Question

DOUBLE POINTS QUESTION
A dealer sells two mobile phones at Rs.5000 each. On the first mobile phone, he earns a profit of 10% and a loss of 10% on the other mobile phone. Which of the following is true about the net gain or loss on selling the two phones?

Answer 1

Correct Question

A dealer sells two mobile phones at Rs.5000 each. On the first mobile phone, he earns a profit of 10% and a loss of 10% on the other mobile phone. Find the total gain or loss percentage of both mobiles.

Answer

Given :

Selling price of each mobile : ₹5000

Profit percent of first mobile : 10%

Loss percent of second mobile : 10%

To find :

The total gain or loss percentage on whole transaction.

Solution :

First, we should find the cost prices of both mobiles.

Cost price of first mobile :

$\sf \dashrightarrow \dfrac{100}{(100 + Profit\%)} \times SP$

$\sf \dashrightarrow \dfrac{100}{(100 + 10)} \times 5000$

$\sf \dashrightarrow \dfrac{100}{110} \times 5000$

$\sf \dashrightarrow \dfrac{10}{11} \tines 5000$

$\sf \dashrightarrow \dfrac{10 \times 5000}{11} = \dfrac{50000}{11}$

$\sf \dashrightarrow \cancel \dfrac{50000}{11} = 4545.45$

Cost price of second mobile :

$\sf \dashrightarrow \dfrac{100}{(100 - Loss\%)} \times SP$

$\sf \dashrightarrow \dfrac{100}{(100 - 10)} \tines 5000$

$\sf \dashrightarrow \dfrac{100}{90} \times 5000$

$\sf \dashrightarrow \dfrac{10}{9} \times 5000$

$\sf \dashrightarrow \dfrac{10 \times 5000}{9} = \dfrac{50000}{9}$

$\sf \dashrightarrow \cancel \dfrac{50000}{9} = 5555.55$

Now, we should find the total cost price and total selling price.

Total cost price :

$\sf \dashrightarrow 4545.45 + 5555.55$

$\dashrightarrow$₹$\sf 10101$

Total selling price :

$\sf \dashrightarrow 5000 + 5000$

$\dashrightarrow$₹$\sf 10000$

We can see that the cost price is greater than the selling price.
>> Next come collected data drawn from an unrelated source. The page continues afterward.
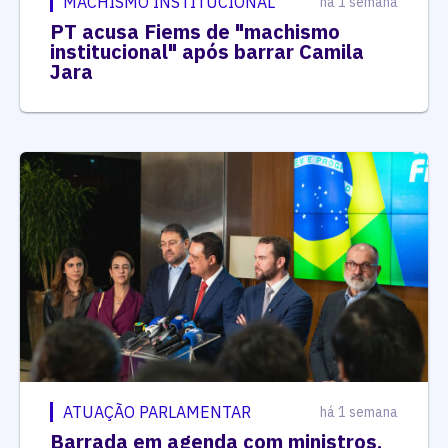
MACHISMO INSTITUCIONAL
há 1 semana
PT acusa Fiems de "machismo
institucional" após barrar Camila
Jara
ATUAÇÃO PARLAMENTAR
há 1 semana
Barrada em agenda com ministros,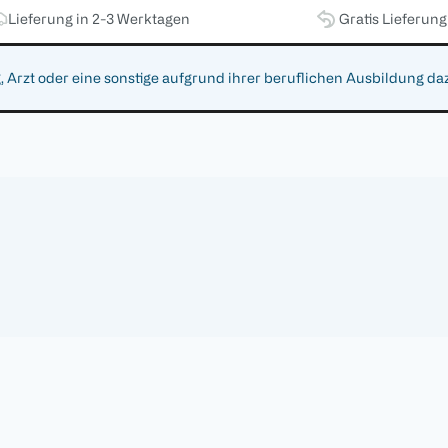
Lieferung in 2-3 Werktagen
Gratis Lieferun
zt oder eine sonstige aufgrund ihrer beruflichen Ausbildung da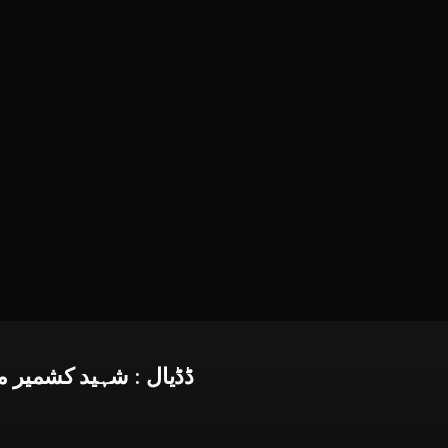
ڈڈیال : شہید کشمیر مقبول بٹ شہید ک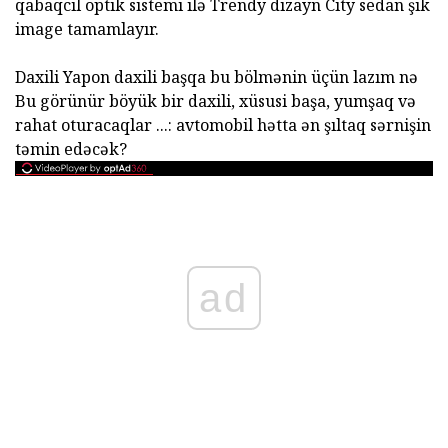
qabaqcıl optik sistemi ilə Trendy dizayn City sedan şık
image tamamlayır.
Daxili Yapon daxili başqa bu bölmənin üçün lazım nə
Bu görünür böyük bir daxili, xüsusi başa, yumşaq və
rahat oturacaqlar ...: avtomobil hətta ən şıltaq sərnişin
təmin edəcək?
ad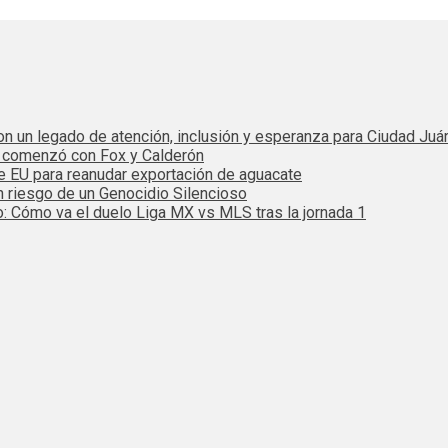
 con un legado de atención, inclusión y esperanza para Ciudad Juá
e comenzó con Fox y Calderón
de EU para reanudar exportación de aguacate
n riesgo de un Genocidio Silencioso
: Cómo va el duelo Liga MX vs MLS tras la jornada 1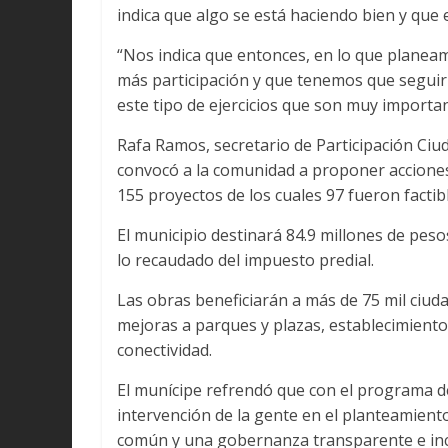
indica que algo se está haciendo bien y que e
“Nos indica que entonces, en lo que planea
más participación y que tenemos que seguir 
este tipo de ejercicios que son muy importa
Rafa Ramos, secretario de Participación Ci
convocó a la comunidad a proponer acciones
155 proyectos de los cuales 97 fueron factib
El municipio destinará 84.9 millones de peso
lo recaudado del impuesto predial.
Las obras beneficiarán a más de 75 mil ciud
mejoras a parques y plazas, establecimiento
conectividad.
El munícipe refrendó que con el programa d
intervención de la gente en el planteamient
común y una gobernanza transparente e inc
So,

Loss rupees :

$\sf \dashrightarrow 10101 - 10000$

$\dashrightarrow$₹$\sf 101$

Now, we can find teh loss percentage.

Loss percentage :

$\sf \dashrightarrow \dfrac{Loss}{Cost \: price} \times 100$

$\sf \dashrightarrow \dfrac{101}{10101} \times 100$

$\sf \dashrightarrow \dfrac{101 \times 100}{10101} = \dfrac{10100}{10101}$

$\sf \dashrightarrow \cancel \dfrac{10100}{10101} = 0.99$

Hence, the the loss percentage on the whole transaction is 0.99%.